### Exercise aim
The records appear below. Report how many of their lines contain the word "Ginza", giving the number alone.

+--

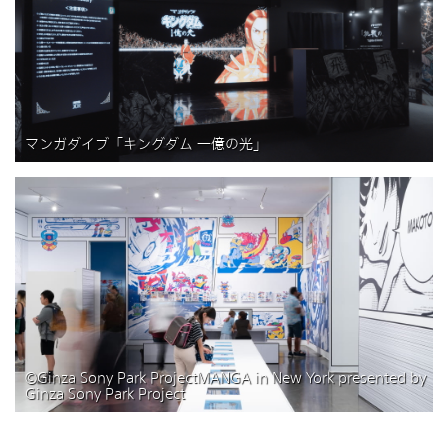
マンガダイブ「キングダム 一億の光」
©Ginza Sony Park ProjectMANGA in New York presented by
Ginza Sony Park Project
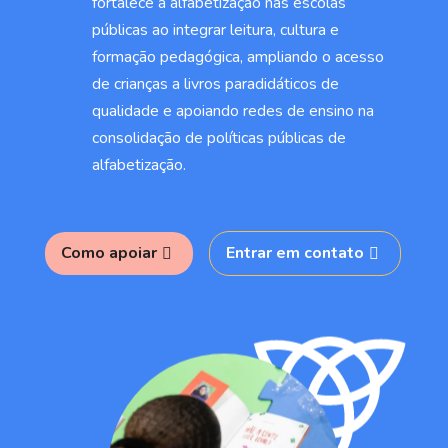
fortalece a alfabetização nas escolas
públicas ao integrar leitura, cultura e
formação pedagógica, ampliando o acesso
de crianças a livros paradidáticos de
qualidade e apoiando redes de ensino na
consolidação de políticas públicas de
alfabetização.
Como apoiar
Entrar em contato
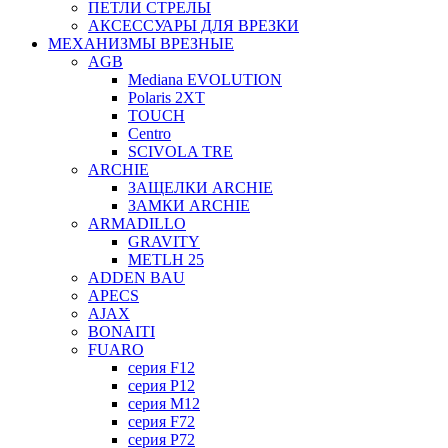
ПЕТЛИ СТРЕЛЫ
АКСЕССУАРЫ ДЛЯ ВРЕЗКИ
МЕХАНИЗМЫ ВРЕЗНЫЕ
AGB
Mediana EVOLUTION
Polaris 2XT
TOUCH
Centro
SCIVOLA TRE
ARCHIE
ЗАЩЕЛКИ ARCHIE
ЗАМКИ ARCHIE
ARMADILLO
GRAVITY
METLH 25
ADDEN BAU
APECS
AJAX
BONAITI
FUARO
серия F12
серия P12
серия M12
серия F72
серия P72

+--

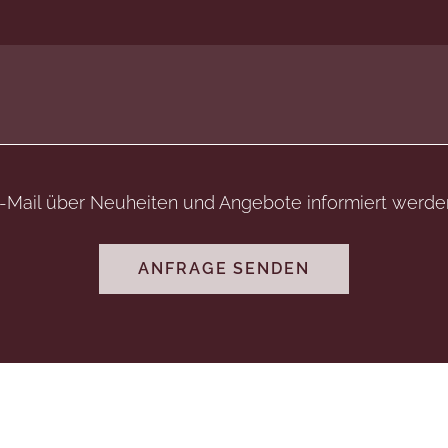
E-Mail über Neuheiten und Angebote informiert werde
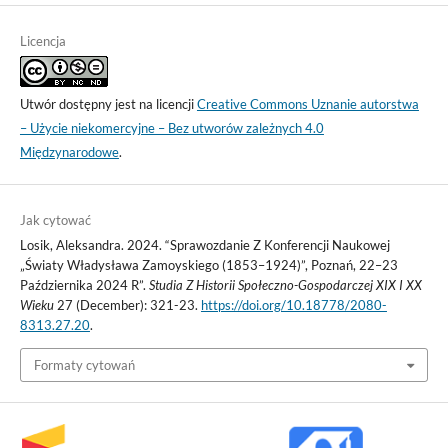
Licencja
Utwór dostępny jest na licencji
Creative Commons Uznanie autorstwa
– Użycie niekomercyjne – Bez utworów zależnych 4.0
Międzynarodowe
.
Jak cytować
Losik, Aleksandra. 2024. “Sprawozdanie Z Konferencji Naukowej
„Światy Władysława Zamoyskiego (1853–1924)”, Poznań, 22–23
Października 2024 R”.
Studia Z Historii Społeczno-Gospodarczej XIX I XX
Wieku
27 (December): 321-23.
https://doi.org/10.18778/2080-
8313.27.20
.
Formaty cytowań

+--

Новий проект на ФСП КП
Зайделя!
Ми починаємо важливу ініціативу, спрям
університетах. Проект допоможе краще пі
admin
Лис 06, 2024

+--

### Written solution
2